Roma. C’è stata un’accesa discussione durante il Consiglio dei ministri israeliano durato tre ore nella notte di lunedì su come reagire all’uccisione dei tre ragazzi rapiti da due membri di Hamas. La destra dell’esecutivo chiede un’operazione militare massiccia per punire Hamas e danneggiare in profondità le capacità del gruppo e anche l’allargamento degli insediamenti; altri – incluso il primo ministro Benjamin Netanyahu – non vogliono correre e preferiscono per ora una risposta più calibrata. Durante la riunione il ministro della Difesa, Moshe Yaalon, ha fatto la domanda che in questi giorni è sospesa su tutto il paese: “Vogliamo davvero una guerra con Gaza adesso?”. Il ministro dell’Economia, Naftali Bennet, uno dei più duri, ha risposto che la guerra con Gaza è ormai inevitabile. “E’ meglio se siamo noi quelli che cominciano”. Bennet ha presentato una lista delle otto azioni che Israele potrebbe intraprendere contro Hamas che include un attacco militare, il congelamento dei fondi di Hamas in Cisgiordania, un aumento delle costruzioni israeliane in Cisgiordania e l’istituzione della pena di morte per terroristi processati da una corte militare. Secondo i giornali israeliani, la riunione ha prodotto un documento di dieci proposte che però non saranno necessariamente adottate e quindi è stato inconcludente. Ieri sera c’è stata una seconda riunione straordinaria dell’esecutivo, dopo la celebrazione nel pomeriggio dei funerali dei ragazzi. “Avete insegnato al mondo una lezione: che cos’è il pianto di una madre”, ha detto durante la cerimonia funebre Netanyahu, che davanti a decine di migliaia di israeliani ha parlato di giornata di dolore nazionale. “Anche l’abbraccio più forte della nazione non può eliminare il dolore, l’angoscia che rimarrà nei vostri cuori molto dopo la fine del lutto ufficiale”. Lunedì il primo ministro ha indicato in Hamas il colpevole e ha annunciato: “La pagherà”. Ieri ha aggiunto: “Troveremo chi ha rapito e assassinato i tre ragazzi e chi li ha aiutati. Vivi o morti”. I due assassini sono fuggiti – secondo le informazioni più aggiornate – nella Striscia di Gaza.

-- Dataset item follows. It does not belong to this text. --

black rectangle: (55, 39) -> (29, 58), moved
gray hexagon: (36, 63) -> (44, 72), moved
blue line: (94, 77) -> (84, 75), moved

Ieri è stato reso pubblico l’audio di due minuti della telefonata fatta il 12 giugno da uno dei tre alla polizia, pochi minuti dopo il rapimento. I sequestratori gridano di stare giù, in israeliano con pesante accento arabo, e un ragazzo tenta di dare l’allarme sottovoce nell’apparecchio: “Siamo stati rapiti”. La radio dentro la macchina passa un’intervista con il deputato Shelly Yachimovich. Poi ci sono rumori confusi, forse colpi di pistola, i due uomini di Hamas hanno scoperto che c’era una chiamata alla polizia in corso e hanno ucciso i ragazzi per poi scappare verso la Striscia. La maggior parte della telefonata registrata è senza voci.
A trovare i corpi dei tre ragazzi è stato un gruppo di volontari che si è fatto dare alcune informazioni di partenza dai militari e però ha deciso di adottare un modello di ricerca poco ortodosso, cercando di immedesimarsi nei rapitori (diverso da quello dei militari, che hanno setacciato la zona ma in file ordinate). Il gruppo, formato da una ventina di civili, ha trovato i resti in meno di due giorni
A Gaza la leadership di Hamas è entrata in modalità “guerra”, è sparita e non si fa più vedere né contattare dai giornalisti, per paura di essere rintracciata dagli israeliani. Aveva già cominciato a farlo durante i 18 giorni di ricerche dei ragazzi, ma adesso teme l’escalation. Il gruppo ha evacuato le sue installazioni militari conosciute – colpite lunedì notte da 34 raid aerei israeliani. Gli osservatori sono concordi nel ritenere che entrambe le parti, Hamas e gli israeliani, sapevano che i bombardamenti non avrebbero fatto vittime. Il gruppo palestinese ha risposto con lanci di razzi, sedici lunedì, almeno altri cinque ieri durante i funerali.
Secondo il sito al Monitor, i ranghi di Hamas sono entrati in contatto con capitali arabe ed europee per creare un fronte diplomatico che faccia pressione internazionale e chieda a Israele di trattenersi da un’operazione militare in grande stile (tra i contattati ci sono sicuramente la Russia, il Qatar, il Kuwait, la Malesia). Lo stesso sta facendo l’Autorità nazionale palestinese. Israele, mentre pensa alla possibilità di una escalation, preme sull’Autorità palestinese perché rompa l’alleanza di governo stretta di recente con Hamas. Per raggiungere questo obiettivo, anche Gerusalemme sta ricorrendo a intermediari internazionali (tra loro: l’Unione europea).